Wednesday, September 2, 2009

Welcome to the naughties.

Wow, I remember being a teenager and having an understanding of all this technology stuff. It is now, in 2009 that I am launching into a new revolution that is blogging. I have just started my way through the great downunder nappy hunt and noticed that this year just about every site has a twitter and a facebook link, and often a blog spot link too. Thanks Jas for initiating me to Facebook.

Well a little about me now. I am a married mother of 1 boy (13 months), and step-mother to 2 boys (5 and nearly 7). I live in Western Australia. I guess what inspired me to start this blog is to share the experiences of and journey that is parenthood. I spend many hours reading and surfing to find information that will help me to be a better mother and wife. My goal is to raise happy and well adjusted children, while maintaining some sanity for myself and my husband as well. It is not always an easy journey, but it is a journey after all. It seems that when you sleep in one morning (yeah right!) that you wake to find that you baby is another centimetre longer, and has a whole new skill set that he wishes to demonstrate. Of course this is something your mother always told you, but what would she know!

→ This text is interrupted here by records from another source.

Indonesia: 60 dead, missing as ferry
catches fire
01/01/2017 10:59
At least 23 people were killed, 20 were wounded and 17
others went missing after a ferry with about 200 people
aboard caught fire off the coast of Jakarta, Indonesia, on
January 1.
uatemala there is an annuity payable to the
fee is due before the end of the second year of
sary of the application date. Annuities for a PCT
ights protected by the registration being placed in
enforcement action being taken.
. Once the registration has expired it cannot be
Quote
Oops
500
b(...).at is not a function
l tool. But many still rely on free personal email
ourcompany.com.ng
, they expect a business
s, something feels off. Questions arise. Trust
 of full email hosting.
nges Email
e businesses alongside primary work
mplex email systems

As a kid I remember my mum always kissing me all the time, I would have to swat her off to get some space for myself. I fear that my son is now suffering a similar fate.

The headline of the West Australian today was "I could not protect my children". It was the story of two children who were allegedly killed in a murder suicide by the father when the car they were traveling in slammed into a tree. Apparently there was a custody dispute and the mother did not feel that the father was of sound mind. I couldn't imagine the pain that their poor mother must be feeling, although I also feel for the pain of their father that would take him to such a horrible place. There seems to be more of these stories making the press lately. Obviously there is something in our system that is breaking down, although it is a very tough one to try and fix. Family breakdown is becoming more and more prevalent these days. Many more children are involved in blended and step-family relationships, but more on this another day.

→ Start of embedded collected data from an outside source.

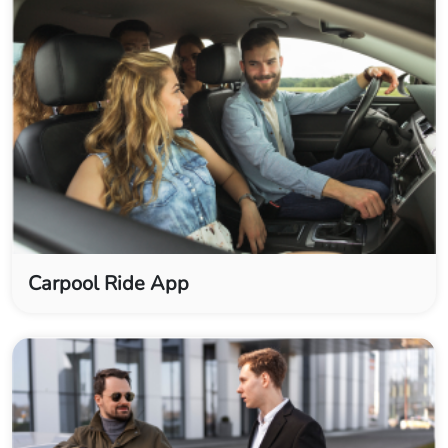
Carpool Ride App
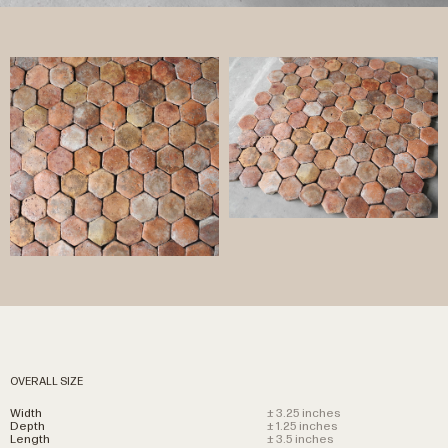
OVERALL SIZE
Width
± 3.25 inches
Depth
± 1.25 inches
Length
± 3.5 inches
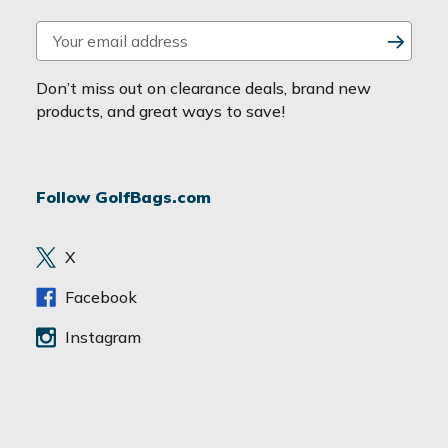
E
m
a
Don’t miss out on clearance deals, brand new
i
products, and great ways to save!
l
A
d
Follow GolfBags.com
d
r
e
X
s
s
Facebook
Instagram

It is in times of tragedy that you truly realise how blessed you are. I recently heard of a friend's personal tragedy at the loss of her 1 year old daughter. It is times like this that have you hold your own children just a little bit closer. I cannot imagine how to survive after suffering through such an experience. How do you explain this to two other small children, while still trying to come to grips with it yourself. My friend, my heart and love and hope goes out to you and your family. If there is anything that I can do to make your journey easier, only say the word and I will be there.